The response must consist of the records below, copied exactly.
(DATA TO USE)
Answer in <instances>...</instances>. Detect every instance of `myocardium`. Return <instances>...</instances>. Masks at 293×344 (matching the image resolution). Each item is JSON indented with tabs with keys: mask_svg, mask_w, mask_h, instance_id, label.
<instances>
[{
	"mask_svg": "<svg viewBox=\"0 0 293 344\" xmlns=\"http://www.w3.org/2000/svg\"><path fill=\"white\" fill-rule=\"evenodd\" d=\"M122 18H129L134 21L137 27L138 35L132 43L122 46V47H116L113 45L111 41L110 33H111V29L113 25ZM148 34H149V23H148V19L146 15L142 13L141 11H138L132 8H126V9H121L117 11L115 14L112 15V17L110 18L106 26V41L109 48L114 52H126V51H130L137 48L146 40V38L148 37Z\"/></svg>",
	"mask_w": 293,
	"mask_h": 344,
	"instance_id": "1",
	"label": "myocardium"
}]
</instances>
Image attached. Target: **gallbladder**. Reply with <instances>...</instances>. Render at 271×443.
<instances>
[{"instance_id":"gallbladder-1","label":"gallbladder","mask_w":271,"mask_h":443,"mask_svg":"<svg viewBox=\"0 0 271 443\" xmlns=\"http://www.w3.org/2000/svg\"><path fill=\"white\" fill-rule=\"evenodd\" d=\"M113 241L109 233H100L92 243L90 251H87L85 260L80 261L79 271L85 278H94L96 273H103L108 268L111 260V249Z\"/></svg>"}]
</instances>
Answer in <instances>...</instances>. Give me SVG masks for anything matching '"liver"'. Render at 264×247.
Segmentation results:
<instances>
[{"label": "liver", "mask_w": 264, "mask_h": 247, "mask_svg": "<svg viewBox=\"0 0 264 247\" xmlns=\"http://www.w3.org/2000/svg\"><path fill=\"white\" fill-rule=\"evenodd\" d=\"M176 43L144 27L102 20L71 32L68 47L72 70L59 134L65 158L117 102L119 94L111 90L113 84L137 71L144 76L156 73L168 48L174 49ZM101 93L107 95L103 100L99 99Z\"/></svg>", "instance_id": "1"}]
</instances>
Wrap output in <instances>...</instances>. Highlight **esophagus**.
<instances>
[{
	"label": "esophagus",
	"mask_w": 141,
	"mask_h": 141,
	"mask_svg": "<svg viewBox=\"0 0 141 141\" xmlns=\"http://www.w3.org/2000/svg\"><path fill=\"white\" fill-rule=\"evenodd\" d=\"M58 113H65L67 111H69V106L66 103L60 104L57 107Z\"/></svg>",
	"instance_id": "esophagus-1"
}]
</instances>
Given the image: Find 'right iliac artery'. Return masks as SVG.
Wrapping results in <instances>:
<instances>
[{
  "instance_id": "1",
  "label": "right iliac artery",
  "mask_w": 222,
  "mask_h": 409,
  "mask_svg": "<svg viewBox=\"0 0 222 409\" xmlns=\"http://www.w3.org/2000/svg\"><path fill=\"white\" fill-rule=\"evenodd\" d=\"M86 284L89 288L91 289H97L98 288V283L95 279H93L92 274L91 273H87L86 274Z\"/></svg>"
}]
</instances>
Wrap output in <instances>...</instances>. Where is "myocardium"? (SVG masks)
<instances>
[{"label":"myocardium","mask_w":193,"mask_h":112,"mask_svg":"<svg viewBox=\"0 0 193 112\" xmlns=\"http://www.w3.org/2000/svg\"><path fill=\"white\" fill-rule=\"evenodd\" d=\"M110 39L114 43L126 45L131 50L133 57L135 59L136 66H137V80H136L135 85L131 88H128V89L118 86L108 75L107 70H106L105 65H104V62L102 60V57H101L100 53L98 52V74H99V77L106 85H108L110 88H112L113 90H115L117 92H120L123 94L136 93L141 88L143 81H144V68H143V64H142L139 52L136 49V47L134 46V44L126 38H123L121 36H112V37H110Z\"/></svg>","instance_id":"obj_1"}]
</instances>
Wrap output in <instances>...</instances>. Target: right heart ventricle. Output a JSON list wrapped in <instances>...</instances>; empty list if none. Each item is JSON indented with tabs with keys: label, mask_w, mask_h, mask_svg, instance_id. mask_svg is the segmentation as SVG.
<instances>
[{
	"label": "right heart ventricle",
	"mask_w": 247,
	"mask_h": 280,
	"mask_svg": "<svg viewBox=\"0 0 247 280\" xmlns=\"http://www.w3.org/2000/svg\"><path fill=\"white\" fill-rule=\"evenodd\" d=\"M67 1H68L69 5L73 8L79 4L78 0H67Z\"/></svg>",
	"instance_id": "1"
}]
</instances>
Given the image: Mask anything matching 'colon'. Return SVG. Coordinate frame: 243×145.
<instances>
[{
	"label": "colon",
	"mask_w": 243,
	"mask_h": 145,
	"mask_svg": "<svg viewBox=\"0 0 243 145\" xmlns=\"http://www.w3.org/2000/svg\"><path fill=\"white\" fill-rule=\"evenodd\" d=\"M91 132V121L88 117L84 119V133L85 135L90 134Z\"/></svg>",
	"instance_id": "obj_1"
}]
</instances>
(End DATA TO USE)
→ **ANSWER TO THE PROBLEM**:
Answer in <instances>...</instances>. Detect every instance of `myocardium`. Return <instances>...</instances>. Masks at 293×344 (matching the image resolution). Each item is JSON indented with tabs with keys: mask_svg, mask_w, mask_h, instance_id, label.
<instances>
[{
	"mask_svg": "<svg viewBox=\"0 0 293 344\" xmlns=\"http://www.w3.org/2000/svg\"><path fill=\"white\" fill-rule=\"evenodd\" d=\"M122 18H129L134 21L137 27L138 35L132 43L122 46V47H116L113 45L111 41L110 33H111V29L113 25ZM148 34H149V23H148V19L146 15L142 13L141 11H138L132 8H126V9H121L117 11L115 14L112 15V17L110 18L106 26V41L109 48L114 52H126V51H130L137 48L146 40V38L148 37Z\"/></svg>",
	"mask_w": 293,
	"mask_h": 344,
	"instance_id": "1",
	"label": "myocardium"
}]
</instances>
Image attached. Target: **gallbladder**. Reply with <instances>...</instances>. Render at 271×443.
<instances>
[{"instance_id":"gallbladder-1","label":"gallbladder","mask_w":271,"mask_h":443,"mask_svg":"<svg viewBox=\"0 0 271 443\" xmlns=\"http://www.w3.org/2000/svg\"><path fill=\"white\" fill-rule=\"evenodd\" d=\"M113 241L109 233H100L92 243L90 251H87L85 260L80 261L79 271L85 278H94L96 273H103L108 268L111 260V249Z\"/></svg>"}]
</instances>
Answer in <instances>...</instances>. Give me SVG masks for anything matching '"liver"'. Render at 264×247.
Segmentation results:
<instances>
[{"label": "liver", "mask_w": 264, "mask_h": 247, "mask_svg": "<svg viewBox=\"0 0 264 247\" xmlns=\"http://www.w3.org/2000/svg\"><path fill=\"white\" fill-rule=\"evenodd\" d=\"M176 43L144 27L102 20L71 32L68 47L72 70L59 134L65 158L117 102L119 94L111 90L113 84L137 71L144 76L156 73L168 48L174 49ZM101 93L107 95L103 100L99 99Z\"/></svg>", "instance_id": "1"}]
</instances>
Wrap output in <instances>...</instances>. Highlight **esophagus**.
<instances>
[{
	"label": "esophagus",
	"mask_w": 141,
	"mask_h": 141,
	"mask_svg": "<svg viewBox=\"0 0 141 141\" xmlns=\"http://www.w3.org/2000/svg\"><path fill=\"white\" fill-rule=\"evenodd\" d=\"M58 113H65L67 111H69V106L66 103L60 104L57 107Z\"/></svg>",
	"instance_id": "esophagus-1"
}]
</instances>
Given the image: Find 'right iliac artery'. Return masks as SVG.
Wrapping results in <instances>:
<instances>
[{
  "instance_id": "1",
  "label": "right iliac artery",
  "mask_w": 222,
  "mask_h": 409,
  "mask_svg": "<svg viewBox=\"0 0 222 409\" xmlns=\"http://www.w3.org/2000/svg\"><path fill=\"white\" fill-rule=\"evenodd\" d=\"M86 284L89 288L91 289H97L98 288V283L95 279H93L92 274L91 273H87L86 274Z\"/></svg>"
}]
</instances>
Wrap output in <instances>...</instances>. Where is "myocardium"? (SVG masks)
<instances>
[{"label":"myocardium","mask_w":193,"mask_h":112,"mask_svg":"<svg viewBox=\"0 0 193 112\" xmlns=\"http://www.w3.org/2000/svg\"><path fill=\"white\" fill-rule=\"evenodd\" d=\"M110 39L114 43L126 45L131 50L133 57L135 59L136 66H137V80H136L135 85L131 88H128V89L118 86L108 75L107 70H106L105 65H104V62L102 60V57H101L100 53L98 52V74H99V77L106 85H108L110 88H112L113 90H115L117 92H120L123 94L136 93L141 88L143 81H144V68H143V64H142L139 52L136 49V47L134 46V44L126 38H123L121 36H112V37H110Z\"/></svg>","instance_id":"obj_1"}]
</instances>
Wrap output in <instances>...</instances>. Target: right heart ventricle. Output a JSON list wrapped in <instances>...</instances>; empty list if none. Each item is JSON indented with tabs with keys: label, mask_w, mask_h, mask_svg, instance_id. mask_svg is the segmentation as SVG.
<instances>
[{
	"label": "right heart ventricle",
	"mask_w": 247,
	"mask_h": 280,
	"mask_svg": "<svg viewBox=\"0 0 247 280\" xmlns=\"http://www.w3.org/2000/svg\"><path fill=\"white\" fill-rule=\"evenodd\" d=\"M67 1H68L69 5L73 8L79 4L78 0H67Z\"/></svg>",
	"instance_id": "1"
}]
</instances>
Given the image: Mask anything matching 'colon'. Return SVG. Coordinate frame: 243×145.
<instances>
[{
	"label": "colon",
	"mask_w": 243,
	"mask_h": 145,
	"mask_svg": "<svg viewBox=\"0 0 243 145\" xmlns=\"http://www.w3.org/2000/svg\"><path fill=\"white\" fill-rule=\"evenodd\" d=\"M91 132V121L88 117L84 119V133L85 135L90 134Z\"/></svg>",
	"instance_id": "obj_1"
}]
</instances>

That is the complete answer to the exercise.